◆ **INFORMATION PROVIDED**
****************

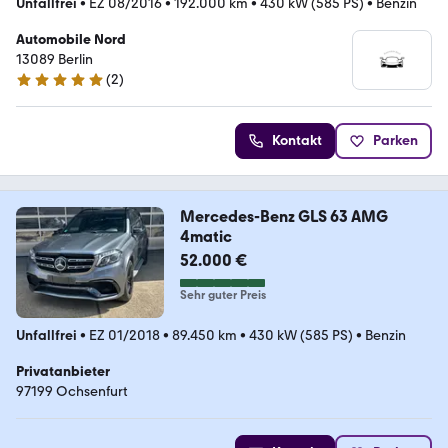
Unfallfrei
•
EZ 08/2016
•
192.000 km
•
430 kW (585 PS)
•
Benzin
Automobile Nord
13089 Berlin
(
2
)
5 Sterne
Kontakt
Parken
Mercedes-Benz GLS 63 AMG
4matic
52.000 €
Sehr guter Preis
Unfallfrei
•
EZ 01/2018
•
89.450 km
•
430 kW (585 PS)
•
Benzin
Privatanbieter
97199 Ochsenfurt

****************

The task calls for every record to be transcribed exactly, with no images included.

Unfallfrei
•
EZ 08/2016
•
192.000 km
•
430 kW (585 PS)
•
Benzin
Automobile Nord
13089 Berlin
(
2
)
5 Sterne
Kontakt
Parken
Mercedes-Benz GLS 63 AMG
4matic
52.000 €
Sehr guter Preis
Unfallfrei
•
EZ 01/2018
•
89.450 km
•
430 kW (585 PS)
•
Benzin
Privatanbieter
97199 Ochsenfurt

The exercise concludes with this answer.